A Chinese dictionary construction algorithm for information retrieval

  • Authors:
  • Honglan Jin;Kam-Fai Wong

  • Affiliations:
  • The Chinese University of Hong Kong;The Chinese University of Hong Kong

  • Venue:
  • ACM Transactions on Asian Language Information Processing (TALIP)
  • Year:
  • 2002

Quantified Score

Hi-index 0.00

Visualization

Abstract

In this article we propose a method for constructing, from raw Chinese text, a statistics-based automatic dictionary. The method makes use of local statistical information (i.e., data within a document) to identify and discard repeated string patterns, which, at an earlier stage, were substrings of legitimate words. Global statistical information (which exists throughout the entire corpus) and contextual constraints are then used for further filtering. The method can be used to alleviate the out-of-vocabulary (OOV) problem, which is commonly found in dictionary-based natural language information-processing applications, e.g., word segmentation. It can handle text corpora dynamically and, further, it does not impose any strict requirements on the size and quality of the training corpora. Based on our method, we constructed Chinese dictionaries from different Chinese corpora.

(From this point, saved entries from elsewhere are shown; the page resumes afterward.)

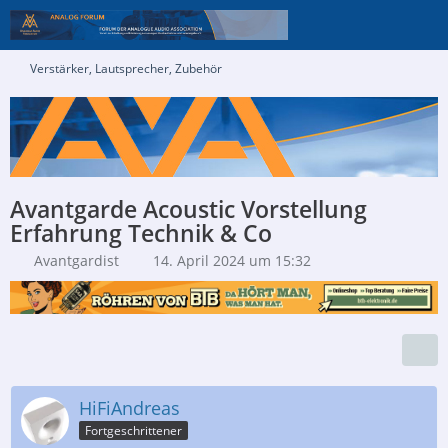
Verstärker, Lautsprecher, Zubehör
Avantgarde Acoustic Vorstellung
Erfahrung Technik & Co
Avantgardist
14. April 2024 um 15:32
HiFiAndreas
Fortgeschrittener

We then applied the words in the constructed dictionaries to indexing in information retrieval (IR). Retrieval performance using such indexes was compared to the same, but based on indexes produced by static dictionaries. Three Chinese corpora using various character-encoding schemes and language styles were used in the experiments. The results show that retrieval using indexes based on the constructed dictionary is effective. This implies that fully automatic Chinese dictionary construction based on dynamic data sources, e.g., from the Internet, for the purposes of IR is feasible. Drawing on the experiment, we were able to make some interesting observations: (1) using only a portion of a dictionary is enough to produce good retrieval performance, e.g., a dictionary consisting of only the 500 highest-frequency strings extracted from the NTCIR 2 Chinese corpus produced as good a retrieval result as using a more complete dictionary with over 100K entries; and (2) complete word segmentation is not a strict requirement for achieving practical information retrieval.